If \((LCL, UCL)\) is a 95% confidence interval (either exact or asymptotic) for \(\theta\), then:

\[(\tau(LCL), \tau(UCL))\]

forms a 95% CI for \(\tau(\theta)\) if \(\tau(\cdot)\) is increasing; and:

\[(\tau(UCL), \tau(LCL))\]

forms a 95% CI for \(\tau(\theta)\) if \(\tau(\cdot)\) is decreasing.

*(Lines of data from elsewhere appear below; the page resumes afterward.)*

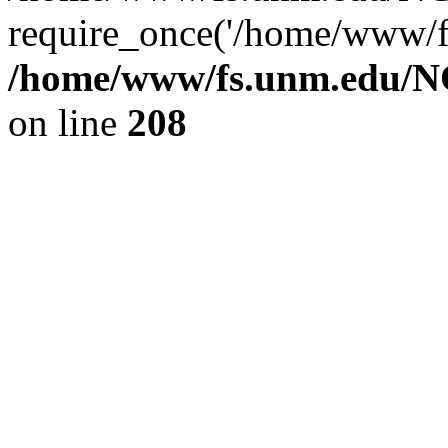
require_once('/home/www/fs
/home/www/fs.unm.edu/NC
on line
208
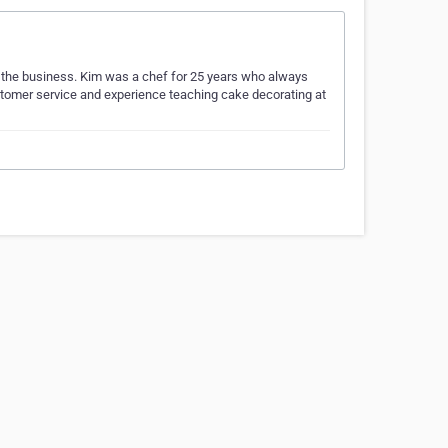
o the business. Kim was a chef for 25 years who always
tomer service and experience teaching cake decorating at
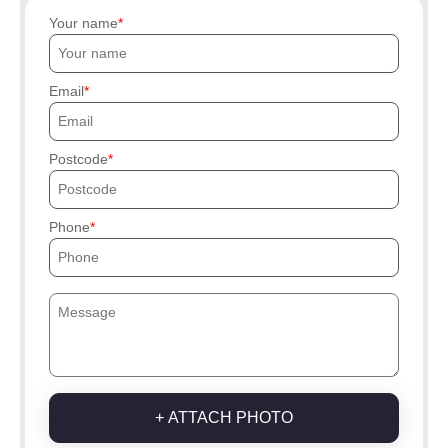
Your name
Email
Postcode
Phone
+ ATTACH PHOTO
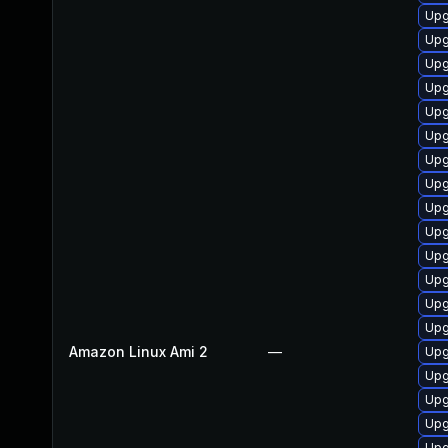
Upgr
Upg
Upg
Upg
Upg
Upg
Upg
Upg
Up
Upg
Upg
Upg
Upg
Upg
Amazon Linux Ami 2
—
Upg
Upg
Upg
Upg
Upg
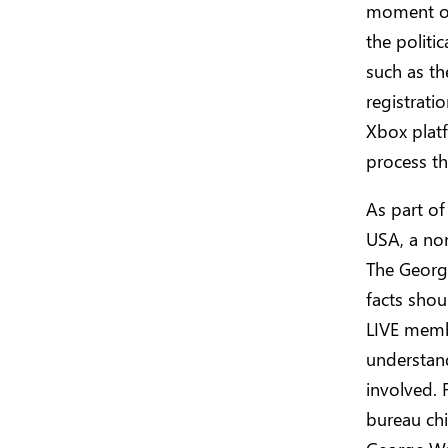
moment of
the politi
such as th
registrati
Xbox platf
process thi
As part of
USA, a non
The Georg
facts shou
LIVE membe
understand
involved.
bureau chi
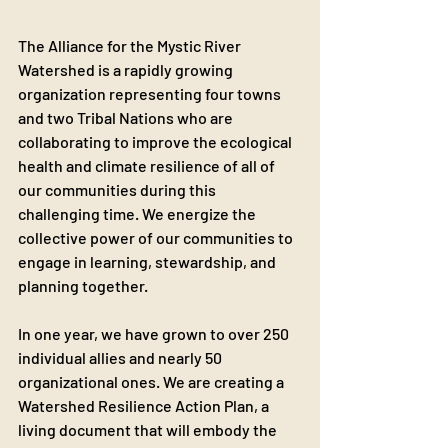
The Alliance for the Mystic River 
Watershed is a rapidly growing 
organization representing four towns 
and two Tribal Nations who are 
collaborating to improve the ecological 
health and climate resilience of all of 
our communities during this 
challenging time. We energize the 
collective power of our communities to 
engage in learning, stewardship, and 
planning together.
In one year, we have grown to over 250 
individual allies and nearly 50 
organizational ones. We are creating a 
Watershed Resilience Action Plan, a 
living document that will embody the 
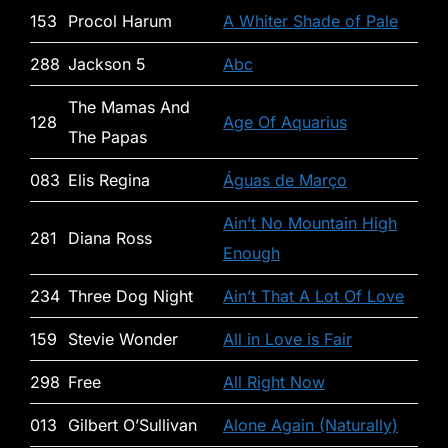
153
Procol Harum
A Whiter Shade of Pale
288
Jackson 5
Abc
The Mamas And
128
Age Of Aquarius
The Papas
083
Elis Regina
Águas de Março
Ain’t No Mountain High
281
Diana Ross
Enough
234
Three Dog Night
Ain’t That A Lot Of Love
159
Stevie Wonder
All in Love is Fair
298
Free
All Right Now
013
Gilbert O’Sullivan
Alone Again (Naturally)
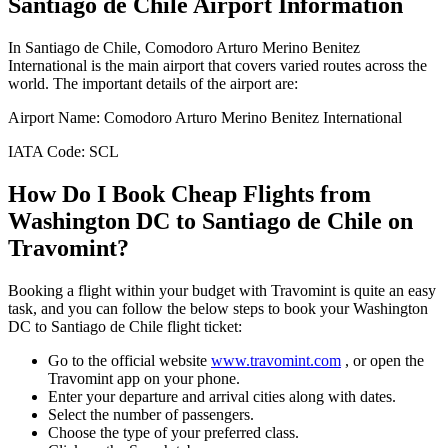
Santiago de Chile
Airport Information
In
Santiago de Chile
,
Comodoro Arturo Merino Benitez
International
is the main airport that covers varied routes across the
world. The important details of the airport are:
Airport Name:
Comodoro Arturo Merino Benitez International
IATA Code:
SCL
How Do I Book Cheap Flights from
Washington DC
to
Santiago de Chile
on
Travomint?
Booking a flight within your budget with Travomint is quite an easy
task, and you can follow the below steps to book your
Washington
DC
to
Santiago de Chile
flight ticket:
Go to the official website
www.travomint.com
, or open the
Travomint app on your phone.
Enter your departure and arrival cities along with dates.
Select the number of passengers.
Choose the type of your preferred class.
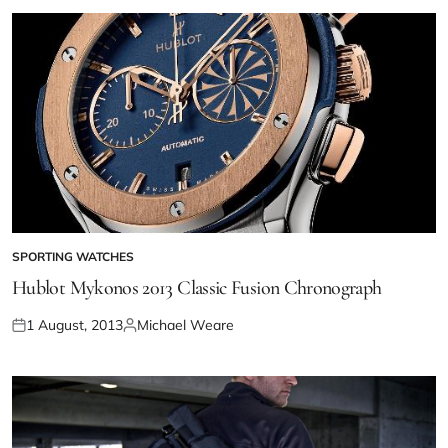
SPORTING WATCHES
Hublot Mykonos 2013 Classic Fusion Chronograph
1 August, 2013
Michael Weare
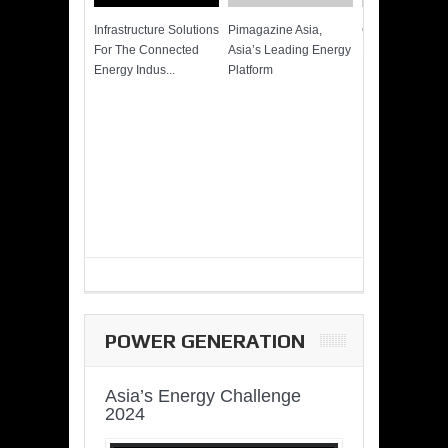
Infrastructure Solutions
Pimagazine Asia,
Cummins QSK
For The Connected
Asia’s Leading Energy
Power of More
Energy Indus...
Platform
POWER GENERATION
Asia’s Energy Challenge
2024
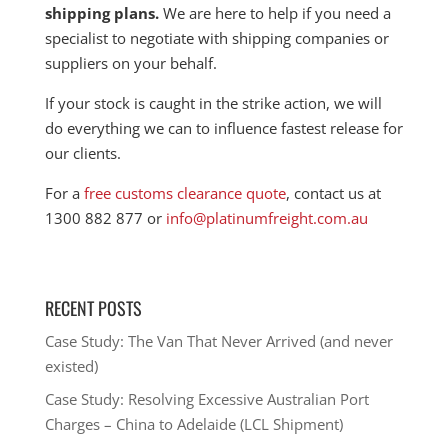
shipping plans.
We are here to help if you need a
specialist to negotiate with shipping companies or
suppliers on your behalf.
If your stock is caught in the strike action, we will
do everything we can to influence fastest release for
our clients.
For a
free customs clearance quote
, contact us at
1300 882 877 or
info@platinumfreight.com.au
RECENT POSTS
Case Study: The Van That Never Arrived (and never
existed)
Case Study: Resolving Excessive Australian Port
Charges – China to Adelaide (LCL Shipment)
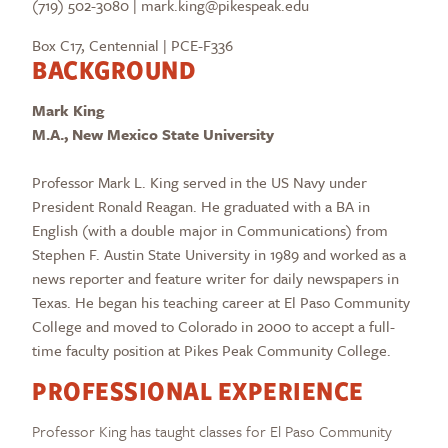
(719) 502-3080 | mark.king@pikespeak.edu
Box C17, Centennial | PCE-F336
BACKGROUND
Mark King
M.A., New Mexico State University
Professor Mark L. King served in the US Navy under
President Ronald Reagan. He graduated with a BA in
English (with a double major in Communications) from
Stephen F. Austin State University in 1989 and worked as a
news reporter and feature writer for daily newspapers in
Texas. He began his teaching career at El Paso Community
College and moved to Colorado in 2000 to accept a full-
time faculty position at Pikes Peak Community College.
PROFESSIONAL EXPERIENCE
Professor King has taught classes for El Paso Community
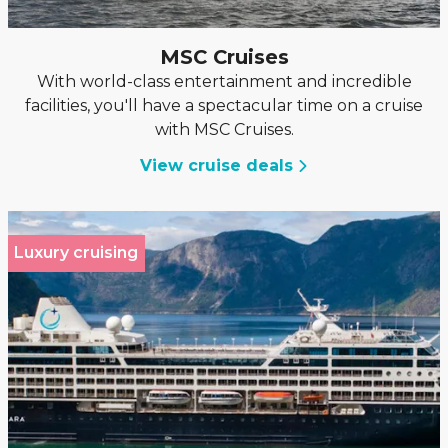
MSC Cruises
With world-class entertainment and incredible
facilities, you'll have a spectacular time on a cruise
with MSC Cruises.
View cruise deals
Luxury cruising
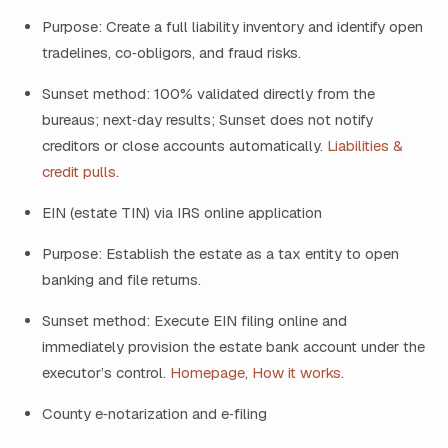
Purpose: Create a full liability inventory and identify open
tradelines, co‑obligors, and fraud risks.
Sunset method: 100% validated directly from the
bureaus; next‑day results; Sunset does not notify
creditors or close accounts automatically.
Liabilities &
credit pulls
.
EIN (estate TIN) via IRS online application
Purpose: Establish the estate as a tax entity to open
banking and file returns.
Sunset method: Execute EIN filing online and
immediately provision the estate bank account under the
executor’s control.
Homepage
,
How it works
.
County e‑notarization and e‑filing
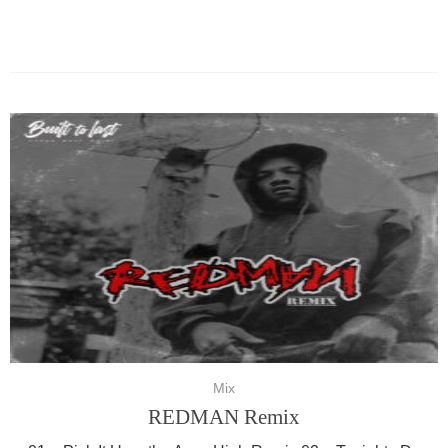
Mix
REDMAN Remix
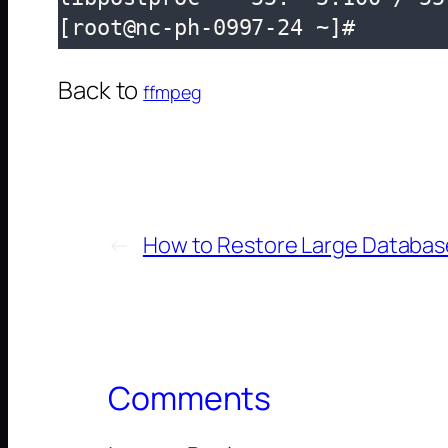
[root@nc-ph-0997-24 ~]# 
Back to
ffmpeg
←
How to Restore Large Database
Comments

Example: CI for normal mean

Let \(Y_1,Y_2,...,Y_n\) be an i.i.d. sample drawn from a \(N(\mu,\sigma^2)\) population.
An exact pivotal quantity:

\[ Q(Y_1,Y_2,...,Y_n; \mu) = \frac{\bar Y - \mu}{S/\sqrt{n}}\sim t_{n-1}\]

Find quantiles:
- q1 <- qt(0.025, n-1)
- q2 <- qt(0.975, n-1)

With \(q_1\) and \(q_2\) so defined:

\[0.95 = P\left(q_1 \le \frac{\bar Y - \mu}{S/\sqrt{n}} \le q_2\right)\]

Pivot around \(\mu\):

\[0.95 = P\left(\bar Y - q_2\cdot \frac{S}{\sqrt{n}} \le \mu \le \bar Y - q_1\cdot \frac{S}{\sqrt{n}}\right)\]

Example: CI for normal variance

Let \(Y_1,Y_2,...,Y_n\) be an i.i.d. sample drawn from a \(N(\mu,\sigma^2)\) population. Goal: form 95% CI for \(\sigma^2\).
An exact pivotal quantity:

\[ Q(Y_1,Y_2,...,Y_n; \sigma^2) = \frac{(n-1)S^2}{\sigma^2}\sim \chi^2_{n-1}\]

Find quantiles:
- q1 <- qchisq(0.025, n-1)
- q2 <- qchisq(0.975, n-1)

chi-square distribution with 2.5 and 97.5 percentiles

With \(q_1\) and \(q_2\) so defined:

\[0.95 = P\left(q_1 \le \frac{(n-1)S^2}{\sigma^2} \le q_2\right)\]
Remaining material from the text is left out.